Page state and postbacks. Although ISD is quite open about this problem and tells users not to just take the defaults of returning the whole asp.net page state in the postback stream (cache on the server instead), the default is to return the whole page. Can make for some BIG pages. Which makes users think S L O W. As I said, you can manipulate this. But, what newbie is going to get this when it is SO tempting to just point, click, and boom - instant application. Your manager is now off your back because her product inventory table is "on the web" with a cool search and edit GUI (of 400kb state pages if you've gone a bit nuts and have just taken the default behaviors of ISD). Great in-house, but the customers in the real world....
Again, knowledge is the key. You can fix this, but you need to know you SHOULD.
Database read/write postbacks. No big problem here, but you also need to know that the model is to fetch only the data used at the moment. If your table shows 1000 records in 50 record increments, when you go from records 1 to 50 to 51 through 100, you will postback and hit the database again.
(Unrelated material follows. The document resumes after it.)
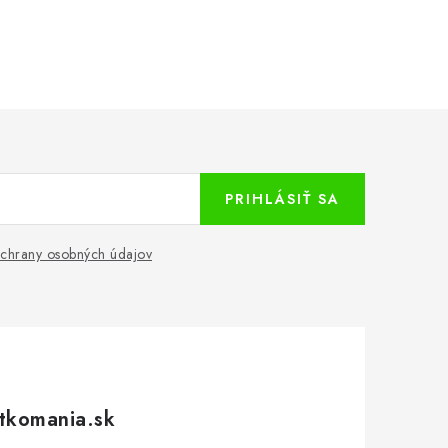
PRIHLÁSIŤ SA
chrany osobných údajov
tkomania.sk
This keeps data current, but increases server traffic.
Overall: Try the demo version. Point it at something simple that you really want to turn in to an asp.net application. Build maybe three tables. Then dissect it using the above as a guide. See what YOU think and post back to this question.
I have used it for convenience for a very small project. It did what I wanted and saved me a couple of days work.
The main problem I found was when it came to customising or extending the generated project. You have to spend quite a bit of time trying to understand Ironspeed's way of doing things which, I'll admit, is not my way.
I'd use it again for a small project if I knew in advance I wouldn't have to customise it much after.
If stored procedure generation is all you are after, CodeSmith is a decent option at a fraction of the cost of IronSpeed. There are several sproc templates available, and you can create your own or tweak an existing if that is what you need. You can also gen .Net code to your hearts content with CodeSmith. Tons of business class templates already exist for this.
IronSpeed's value is not in the sproc generation, but in the RAD features. I agree with #Galwegian... IronSpeed is OK for mock ups or very simple apps, not so good at all if you need to do any customization.
You may want to check out Evolutility CRUD framework. It provides some of the same features (limited to CRUD) and is open source.
IronSpeed has been great (out-of-the-box) at helping me develop data-driven corporate Intranet applications. While the code model takes a little getting used to, it is effective at maintaining a nice three-tier app. While the page templates can appear garish compared to 2010's web-design, it gets the job done, when you need function over form.